Kazakhstan's Two-Step Nuclear Plan Reveals Delicate Diplomacy

4 months ago 9

It was a completely unsurprising surprise announcement. 

In a highly unusual statement issued on June 14, a Saturday, Kazakh authorities said they had selected Russia’s state-owned Rosatom to build Kazakhstan’s first nuclear power plant, binding the country further to its northern neighbor.

“Finally, the spectacle is over,” Kazakh economist Aset Nauryzbaev, who opposed the project, said in a video after the announcement. 

The real surprise came later the same day when Almassadam Satkaliyev, the chair of Kazakhstan’s nuclear energy agency, said in an interview that the country would build a second power station, this one likely constructed by a Chinese state company, which had been the runner-up in the bidding on the first plant.

The Kazakh nuclear two-step shows that, despite predictions that Central Asia would drift from Russia after the full-scale invasion of Ukraine, the Kremlin keeps finding ways to maintain its influence. But the outcome also illustrates that Central Asian states cannot afford to rebuff China either. 

The balancing act between Beijing and Moscow has been a throughline for Kazakh foreign policy in the last decade, while the next decade will show whether Astana can successfully leverage that balance to meet its energy needs without tying itself too closely to either power.

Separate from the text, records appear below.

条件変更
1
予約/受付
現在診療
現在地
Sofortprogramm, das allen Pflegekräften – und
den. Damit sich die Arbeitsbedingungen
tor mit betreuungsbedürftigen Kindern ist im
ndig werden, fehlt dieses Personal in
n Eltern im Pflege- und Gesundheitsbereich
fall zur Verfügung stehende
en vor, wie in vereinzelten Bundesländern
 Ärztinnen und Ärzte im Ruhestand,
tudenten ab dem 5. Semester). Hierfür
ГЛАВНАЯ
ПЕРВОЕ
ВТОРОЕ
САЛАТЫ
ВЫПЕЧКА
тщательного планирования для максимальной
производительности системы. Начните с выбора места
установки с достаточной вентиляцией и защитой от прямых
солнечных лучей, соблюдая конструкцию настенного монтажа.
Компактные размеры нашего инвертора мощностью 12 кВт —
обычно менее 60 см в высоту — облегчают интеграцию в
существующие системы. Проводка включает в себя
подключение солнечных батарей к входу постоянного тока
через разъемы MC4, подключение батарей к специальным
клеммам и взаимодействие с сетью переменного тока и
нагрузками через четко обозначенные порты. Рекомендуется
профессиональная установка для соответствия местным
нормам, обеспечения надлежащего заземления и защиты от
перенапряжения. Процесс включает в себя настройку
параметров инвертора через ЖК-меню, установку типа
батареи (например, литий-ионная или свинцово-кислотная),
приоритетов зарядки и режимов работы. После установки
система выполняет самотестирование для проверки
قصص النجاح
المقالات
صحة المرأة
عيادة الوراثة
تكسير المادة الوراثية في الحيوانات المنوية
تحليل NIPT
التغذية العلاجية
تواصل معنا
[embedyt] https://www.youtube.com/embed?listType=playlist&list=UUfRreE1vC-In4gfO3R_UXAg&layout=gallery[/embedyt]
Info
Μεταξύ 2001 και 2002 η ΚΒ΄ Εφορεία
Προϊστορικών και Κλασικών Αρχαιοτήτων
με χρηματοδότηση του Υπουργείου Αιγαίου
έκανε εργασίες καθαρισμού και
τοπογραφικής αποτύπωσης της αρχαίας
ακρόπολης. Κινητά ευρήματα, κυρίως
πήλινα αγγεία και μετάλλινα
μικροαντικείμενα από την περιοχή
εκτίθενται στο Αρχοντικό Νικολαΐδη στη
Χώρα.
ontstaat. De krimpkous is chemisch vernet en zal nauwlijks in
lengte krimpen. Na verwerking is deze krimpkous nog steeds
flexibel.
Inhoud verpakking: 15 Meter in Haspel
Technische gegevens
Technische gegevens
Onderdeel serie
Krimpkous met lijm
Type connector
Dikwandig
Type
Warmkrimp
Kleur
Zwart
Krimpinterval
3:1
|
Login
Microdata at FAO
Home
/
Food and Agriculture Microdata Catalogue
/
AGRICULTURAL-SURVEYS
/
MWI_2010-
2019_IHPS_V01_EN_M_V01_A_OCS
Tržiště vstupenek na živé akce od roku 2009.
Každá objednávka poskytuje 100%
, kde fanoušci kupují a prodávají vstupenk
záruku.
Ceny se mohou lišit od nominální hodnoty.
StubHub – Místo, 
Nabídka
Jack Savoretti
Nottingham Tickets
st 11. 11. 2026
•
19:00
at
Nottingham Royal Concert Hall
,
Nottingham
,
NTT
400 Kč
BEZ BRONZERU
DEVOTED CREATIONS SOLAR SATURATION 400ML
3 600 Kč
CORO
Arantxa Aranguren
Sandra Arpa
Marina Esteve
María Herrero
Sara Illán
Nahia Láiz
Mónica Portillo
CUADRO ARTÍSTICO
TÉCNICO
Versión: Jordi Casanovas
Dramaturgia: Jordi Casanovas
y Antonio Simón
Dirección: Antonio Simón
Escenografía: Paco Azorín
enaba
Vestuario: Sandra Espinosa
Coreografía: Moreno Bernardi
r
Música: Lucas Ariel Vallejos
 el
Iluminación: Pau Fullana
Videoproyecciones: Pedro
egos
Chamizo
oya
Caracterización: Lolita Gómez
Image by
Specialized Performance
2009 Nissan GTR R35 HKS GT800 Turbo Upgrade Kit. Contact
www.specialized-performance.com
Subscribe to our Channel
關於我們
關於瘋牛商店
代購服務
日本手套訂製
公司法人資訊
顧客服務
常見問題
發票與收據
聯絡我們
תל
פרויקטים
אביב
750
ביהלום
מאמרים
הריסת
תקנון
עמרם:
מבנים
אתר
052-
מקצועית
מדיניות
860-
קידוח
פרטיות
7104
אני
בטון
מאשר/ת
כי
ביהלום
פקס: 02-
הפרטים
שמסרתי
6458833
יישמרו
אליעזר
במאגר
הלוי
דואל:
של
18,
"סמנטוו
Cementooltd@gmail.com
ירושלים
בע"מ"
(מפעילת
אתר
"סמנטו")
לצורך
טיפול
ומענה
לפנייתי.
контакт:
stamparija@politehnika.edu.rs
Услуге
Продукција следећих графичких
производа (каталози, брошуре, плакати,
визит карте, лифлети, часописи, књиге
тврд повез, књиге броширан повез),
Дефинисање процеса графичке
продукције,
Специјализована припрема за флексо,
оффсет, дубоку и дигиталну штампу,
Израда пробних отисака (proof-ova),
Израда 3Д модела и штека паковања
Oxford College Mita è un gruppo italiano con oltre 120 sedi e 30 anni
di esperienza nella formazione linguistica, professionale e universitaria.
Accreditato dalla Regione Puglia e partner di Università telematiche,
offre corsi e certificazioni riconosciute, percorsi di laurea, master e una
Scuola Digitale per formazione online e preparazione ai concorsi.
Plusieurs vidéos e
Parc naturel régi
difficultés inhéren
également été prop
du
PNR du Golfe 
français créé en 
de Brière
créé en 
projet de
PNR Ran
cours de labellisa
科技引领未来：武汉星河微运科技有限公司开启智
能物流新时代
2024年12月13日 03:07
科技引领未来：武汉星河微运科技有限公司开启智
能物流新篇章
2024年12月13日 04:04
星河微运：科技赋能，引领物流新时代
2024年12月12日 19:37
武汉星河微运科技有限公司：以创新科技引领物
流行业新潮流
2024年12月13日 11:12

Though Rosatom’s campaign was heavily colored by geopolitical tones, observers say the company may have indeed offered Kazakhstan a good deal.

“In terms of competitive advantages, Rosatom’s proposal really does look like one of the best options for Kazakhstan,” said Shaimerden Chikanayev, a researcher at the ChineseUniversity of Hong Kong who studied the selection process.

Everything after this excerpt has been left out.